*** Recorded information ***

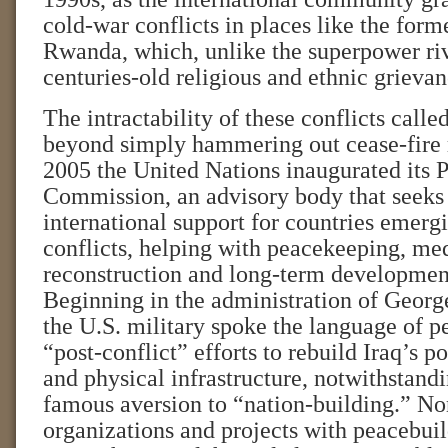
cold-war conflicts in places like the for
Rwanda, which, unlike the superpower riv
centuries-old religious and ethnic grievan
The intractability of these conflicts called
beyond simply hammering out cease-fire r
2005 the United Nations inaugurated its 
Commission, an advisory body that seeks
international support for countries emerg
conflicts, helping with peacekeeping, med
reconstruction and long-term developmen
Beginning in the administration of Geor
the U.S. military spoke the language of pe
“post-conflict” efforts to rebuild Iraq’s pol
and physical infrastructure, notwithstandi
famous aversion to “nation-building.” N
organizations and projects with peacebuil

***

* Task requirements *
The task requires that every line above be transcribed exactly, without the images.

* Exercise solution *
cold-war conflicts in places like the for
Rwanda, which, unlike the superpower riv
centuries-old religious and ethnic grievan
The intractability of these conflicts called
beyond simply hammering out cease-fire r
2005 the United Nations inaugurated its 
Commission, an advisory body that seeks
international support for countries emerg
conflicts, helping with peacekeeping, med
reconstruction and long-term developmen
Beginning in the administration of Geor
the U.S. military spoke the language of pe
“post-conflict” efforts to rebuild Iraq’s pol
and physical infrastructure, notwithstandi
famous aversion to “nation-building.” N
organizations and projects with peacebuil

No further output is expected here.